I have a very good friend from college who is dating a girl that I set him up with. He and I have been in the same close circle of friends for about 8 years and she and I were just casual friends at the time they got together. They have been dating for about 2 years now and living together for about 9-10 months.
She is *very* much in love with him. I believe that he loves her too. Towards the begining of their relationship, he had doubts about her (ie she would be perfect if she would just do this or have a better job, etc.). He has had various minor problems with her since then, but nothing major. In March, they went engagement ring shopping. He was going to buy the ring a few weeks ago to propose on their vacation. When he got to the store, he had a panic attack and couldn't go in. Since then, he has had several more attacks.
Several of his friends don't think he should marry her. We've believed this since before we found out about the panic attacks. We keep finding ourselves saying, "We like her fine, but....". She is very nice, but she's just not his 'true magic love.' I know he feels some pressure since they have built a life together over the past 2 -3 years.
Another friend mentioned to him this weekend that 'maybe she wasn't the one' but he didn't seem to take it too seriously. I think he feels pressure to get married and have kids (we're in our early 30s).
My question is: What should we do? I think if he married her, he would be happy. But is it enough to 'just be happy?' We would love for him to find the love of his life because he really deserves that kind of happiness. Should we encourage him to think twice? We don't want to ruin our friendship with him.
Thanks!
amy

Encourage him to think it through but don't push.

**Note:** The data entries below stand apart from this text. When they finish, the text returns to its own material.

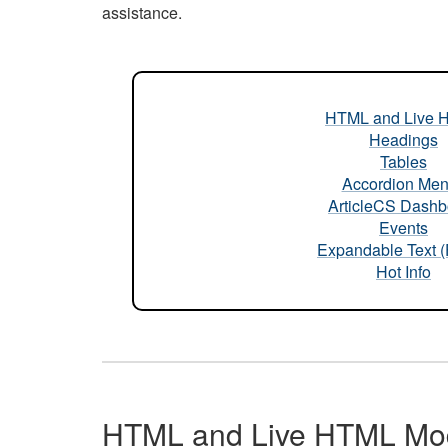
assistance.
HTML and Live 
Headings
Tables
Accordion Me
ArticleCS Dashb
Events
Expandable Text 
Hot Info
HTML and Live HTML Mo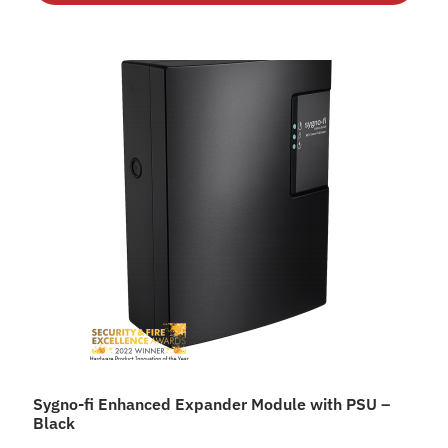
Sygno-fi Enhanced Expander Module with PSU –
Black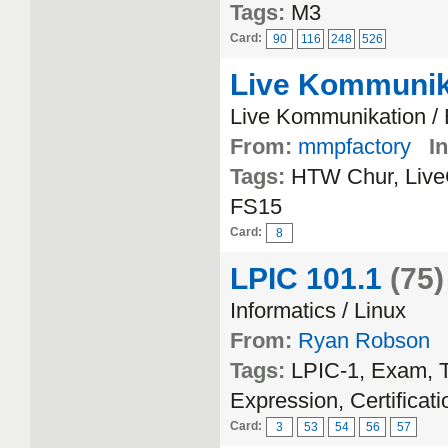
Tags:
M3
Card:
90
116
248
526
Live Kommunik
Live Kommunikation /
From:
mmpfactory
In
Tags:
HTW Chur, Live
FS15
Card:
8
LPIC 101.1
(75)
Informatics / Linux
From:
Ryan Robson
Tags:
LPIC-1, Exam, T
Expression, Certificati
Card:
3
53
54
56
57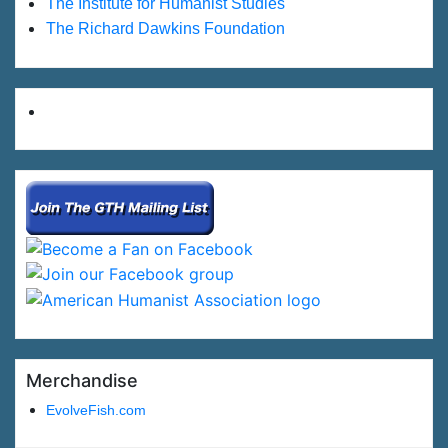
The Institute for Humanist Studies
The Richard Dawkins Foundation
Merchandise
EvolveFish.com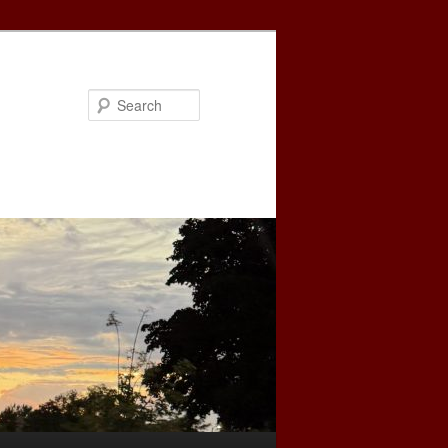
Search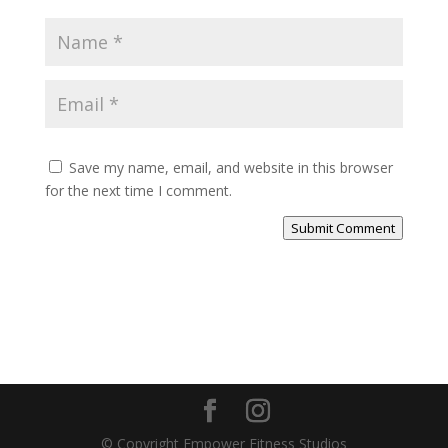
Save my name, email, and website in this browser
for the next time I comment.
Submit Comment
© Copyright Empower Fitness Studios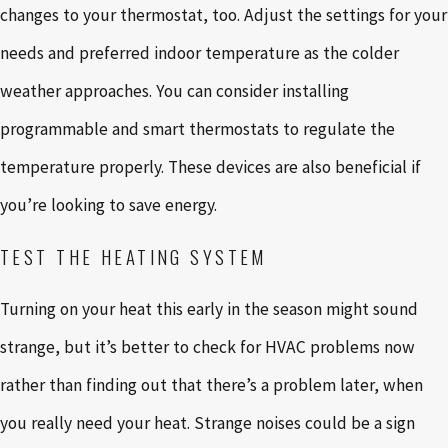
changes to your thermostat, too. Adjust the settings for your
needs and preferred indoor temperature as the colder
weather approaches. You can consider installing
programmable and smart thermostats to regulate the
temperature properly. These devices are also beneficial if
you’re looking to save energy.
TEST THE HEATING SYSTEM
Turning on your heat this early in the season might sound
strange, but it’s better to check for HVAC problems now
rather than finding out that there’s a problem later, when
you really need your heat. Strange noises could be a sign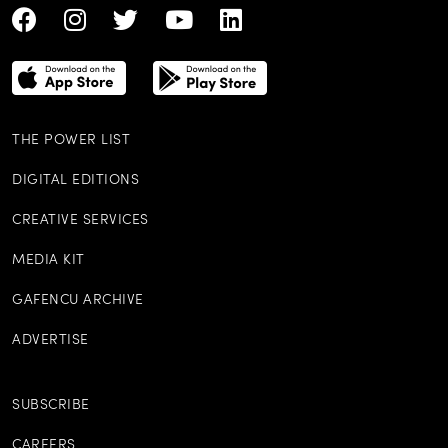
THE POWER LIST
DIGITAL EDITIONS
CREATIVE SERVICES
MEDIA KIT
GAFENCU ARCHIVE
ADVERTISE
SUBSCRIBE
CAREERS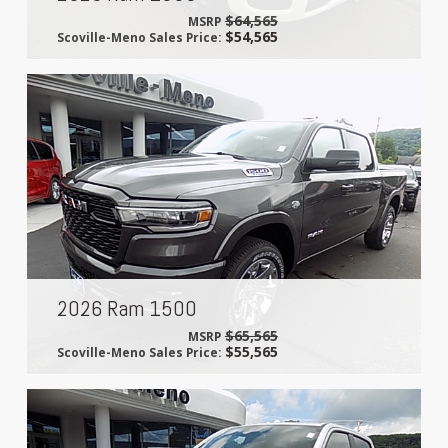
$64,565
MSRP
$54,565
Scoville-Meno Sales Price:
2026 Ram 1500
$65,565
MSRP
$55,565
Scoville-Meno Sales Price: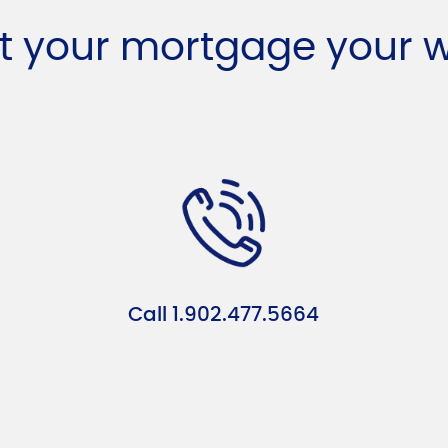
t your mortgage your 
Call 1.902.477.5664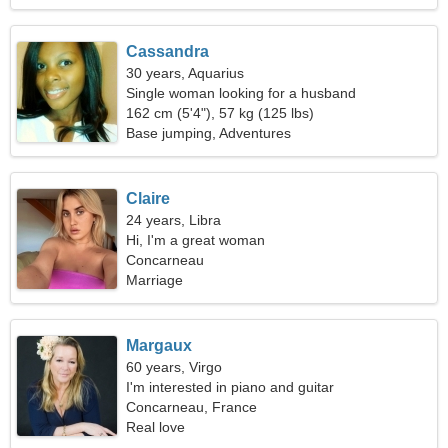
Cassandra
30 years, Aquarius
Single woman looking for a husband
162 cm (5'4"), 57 kg (125 lbs)
Base jumping, Adventures
Claire
24 years, Libra
Hi, I'm a great woman
Concarneau
Marriage
Margaux
60 years, Virgo
I'm interested in piano and guitar
Concarneau, France
Real love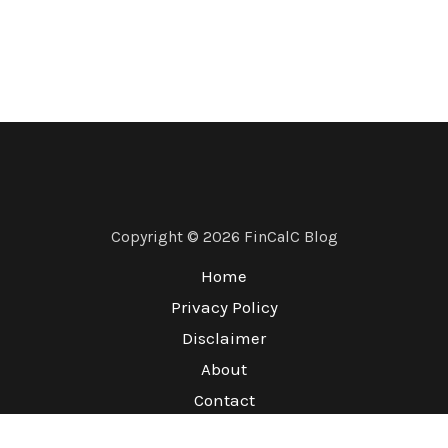
Copyright © 2026 FinCalC Blog
Home
Privacy Policy
Disclaimer
About
Contact
Terms & Conditions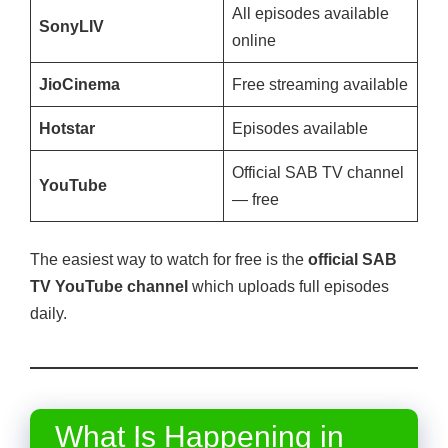
All episodes available
SonyLIV
online
JioCinema
Free streaming available
Hotstar
Episodes available
Official SAB TV channel
YouTube
— free
The easiest way to watch for free is the
official SAB
TV YouTube channel
which uploads full episodes
daily.
What Is Happening in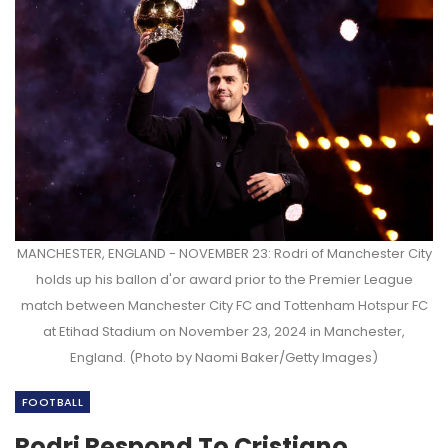
MANCHESTER, ENGLAND - NOVEMBER 23: Rodri of Manchester City
holds up his ballon d'or award prior to the Premier League
match between Manchester City FC and Tottenham Hotspur FC
at Etihad Stadium on November 23, 2024 in Manchester,
England. (Photo by Naomi Baker/Getty Images)
FOOTBALL
Rodri Respond To Cristiano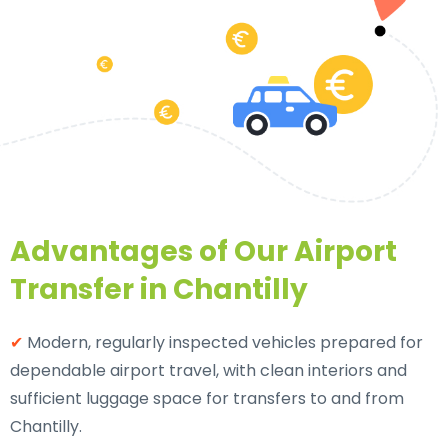
Advantages of Our Airport
Transfer in Chantilly
✔
Modern, regularly inspected vehicles prepared for
dependable airport travel, with clean interiors and
sufficient luggage space for transfers to and from
Chantilly.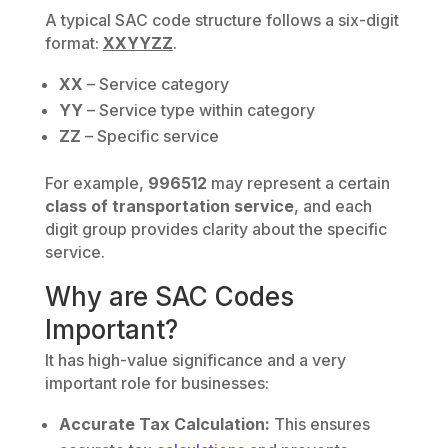
A typical SAC code structure follows a six-digit
format:
XXYYZZ
.
XX
– Service category
YY
– Service type within category
ZZ
– Specific service
For example,
996512
may represent a certain
class of transportation service
, and each
digit group provides clarity about the specific
service.
Why are SAC Codes
Important?
It has high-value significance and a very
important role for businesses:
Accurate Tax Calculation:
This ensures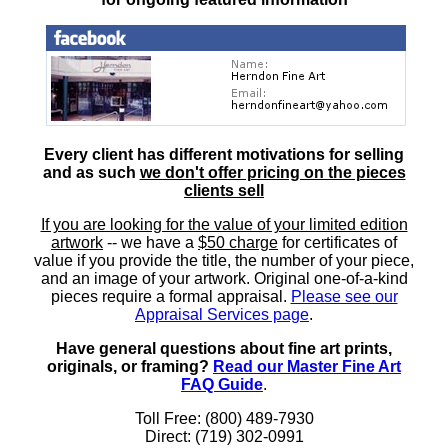
Every client has different motivations for selling
and as such
we don't offer pricing on the pieces
clients sell
If you are looking for the value of your limited edition
artwork
-- we have a
$50 charge
for certificates of
value if you provide the title, the number of your piece,
and an image of your artwork. Original one-of-a-kind
pieces require a formal appraisal.
Please see our
Appraisal Services page
.
Have general questions about fine art prints,
originals, or framing?
Read our Master Fine Art
FAQ Guide
.
Toll Free: (800) 489-7930
Direct: (719) 302-0991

If he tells you to back off, back off.
I know a guy in a similar situation and I have been in a similar situation myself. It's easy to let the pressure mount and soemtimes it feels like it would just be easier to give into the pressure then deal with the immediate consequences. Of course, that's short-sighted and doesn't take into consideration the LONG-TERM consequences.
Encourage him to talk about it. Let him know that it's normal for him to feel these thigns nad that you're there for him and that you will keep his confidences no matter and that if he does decided to marry her you will not hold anything he says against her.
Speaking as a woman just four days out from her wedding day, I can honestly say when it's right you may be a little nervous but you aren't scared and you DEFINITELY aren't having panic attacks. If he's panicing before he even makes things official he's got BIG problems and you're right to be concerned.
Just keep the friendship a priority and don't alienate him by pushing let him talk. Point things out he may not have considered but don't push, suggest. And like I said if he says back off, back off and remind him that you'll support him no matter what he decides, you're just concerned for him.